As part of an ongoing series of thought leadership roundtables and webinars we have been hosting with Paul Hastings before, during and after lockdown, we were delighted to finally have an in-person debate at Paul Hastings’ London office in November 2021. We gathered together leading general counsel and Paul Hastings partners to discuss the role the legal team within corporates plays in advising the board on major risks – particularly environmental, social and governance (ESG) concerns – without stifling healthy growth.
The session examined how businesses are facing a significant number of challenges and opportunities, and the senior in-house counsel present discussed some of the specific challenges they are facing, including re-aligning to e-commerce, re-establishing supply chains, taking advantage of excess liquidity to drive strategic M&A, responding to new ESG demands from investors and stakeholders and responding to an evolving legal and regulatory landscape.
Derwin Jenkinson, Paul Hastings: We are here to talk about the role of general counsel and legal heads in balancing growth and risks. To some extent that dual responsibility continues as it always has, ranging across negotiation of M&A transactions and new customer or supplier agreements, to managing contractual and other legal liabilities and compliance functions. But the focus on ESG is having a significant effect on how the role is performed. The duty of directors remains to promote the success of a company for the benefit of its shareholders – and the legal function has a role in supporting that. However, increasingly it falls to legal heads to develop and implement policies that have a broader set of accountability metrics. At the same time market trends such as digitalisation and supply chain management create new challenges and opportunities for the legal function to manage legal risk and support corporate growth.
Alex Leitch, Paul Hastings: I am a litigation lawyer, so I, inevitably, tend to look at things from the perspective of risk rather than growth. From a GC perspective, one of the difficulties as regards ESG is that there are no consistent standards or metrics for developing a compliance programme and working out where traditional compliance programmes intersect with ESG, and trying to make sure that you stay on the right side of the line in relation to any regulatory or civil litigation risk.

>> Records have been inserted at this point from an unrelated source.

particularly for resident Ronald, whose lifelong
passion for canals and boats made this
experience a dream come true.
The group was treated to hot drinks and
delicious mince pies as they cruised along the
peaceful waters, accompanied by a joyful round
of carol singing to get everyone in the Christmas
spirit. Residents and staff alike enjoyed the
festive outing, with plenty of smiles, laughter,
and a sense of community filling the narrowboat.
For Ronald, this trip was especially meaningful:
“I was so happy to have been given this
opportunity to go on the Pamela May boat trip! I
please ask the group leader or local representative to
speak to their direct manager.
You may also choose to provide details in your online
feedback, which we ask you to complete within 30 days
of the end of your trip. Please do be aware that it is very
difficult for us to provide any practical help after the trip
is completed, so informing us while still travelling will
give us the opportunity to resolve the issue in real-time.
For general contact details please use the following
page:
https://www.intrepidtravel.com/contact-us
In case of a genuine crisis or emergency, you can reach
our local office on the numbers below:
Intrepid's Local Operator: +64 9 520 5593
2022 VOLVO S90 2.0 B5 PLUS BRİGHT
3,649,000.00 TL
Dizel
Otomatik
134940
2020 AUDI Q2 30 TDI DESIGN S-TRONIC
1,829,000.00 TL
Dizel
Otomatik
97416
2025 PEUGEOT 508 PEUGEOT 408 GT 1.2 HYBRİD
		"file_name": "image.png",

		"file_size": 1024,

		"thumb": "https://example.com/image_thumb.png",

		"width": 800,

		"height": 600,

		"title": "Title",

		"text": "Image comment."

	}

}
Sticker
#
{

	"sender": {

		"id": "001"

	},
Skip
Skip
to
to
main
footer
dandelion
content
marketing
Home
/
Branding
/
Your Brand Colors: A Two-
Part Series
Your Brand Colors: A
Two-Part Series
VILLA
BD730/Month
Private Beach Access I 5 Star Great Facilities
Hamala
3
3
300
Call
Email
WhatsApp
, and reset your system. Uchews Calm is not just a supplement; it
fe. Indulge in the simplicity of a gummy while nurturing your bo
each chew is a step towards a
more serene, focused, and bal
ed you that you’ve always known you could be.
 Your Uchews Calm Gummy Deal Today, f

Nina Moffatt, Paul Hastings: When I speak to lawyers, the tension that exists is how you create policies and procedures (in areas such as ESG and digitalisation) in a way that gives flexibility to the business, but also acknowledges and safeguards against related risks. This is a really interesting and challenging topic in developing legal areas such as ESG.
Mark McAteer, The In-House Lawyer: How has ESG affected your legal function in the context of supporting growth opportunities for your business?
Gaby Dosanjh-Pahil, SSE: In terms of ESG, SSE has always had a big focus on sustainability and we are leading on the renewables side of things. We had a greenprint that was very similar to the government’s green paper, which was launched after our greenprint, and we also sponsored COP26 as well. SSE is taking the renewable business very seriously and is currently developing the largest offshore wind farm in the world.
From an ESG perspective, the concern for me from a disputes and financial crime perspective is going international, which is something SSE has not previously done. We have a joint venture in Japan at the moment, and we are looking internationally on other aspects as well. We are dealing with different third parties and jurisdictions, so we are trying to get on the front foot in how we manage that escalation of risk.
Tess Bridgman, Cory: For our business, and particularly my function, there have been two major areas – one is about reporting, and the other is about growth. There has been a real increased focus on ESG. We are in the environmental management space, so a bit like SSE, we live and breathe environmental matters.
In terms of taking a step up in things like our data collection and our target setting, there has been a real pressure to improve every year. This year, we topped our sector in Global ESG Benchmark for Real Assets (GRESB), which is the infrastructure and real estate asset scoring assessment. We were also the best performing asset for our shareholders, which they were incredibly proud of.
On the growth side of the business, it has meant that ESG, and particularly carbon, is now front and centre of what we are doing. We have recently announced that we hope to develop a carbon capture facility on our existing energy from waste facility, as well as at the new energy from waste facility we’re developing right next door. Our primary purpose is not to produce power, but to manage waste. Our team is involved right at the early stages of that at the strategy level. I know that you can look at it in terms of fear and risk, but I really see it as a massive opportunity.
Alessandro Galtieri, Colt Group: There are so many standards, but they also keep changing. We were having a discussion with our auditors to the extent of which set of reporting standards to use. Certain industries will be going for certain standards, which then may end up being changed. There is still a lot of uncertainty, and an ability for people to do a certain amount of greenwashing, to the extent that they can jump from one standard to the other, ostensibly in order to choose the ‘best’ one.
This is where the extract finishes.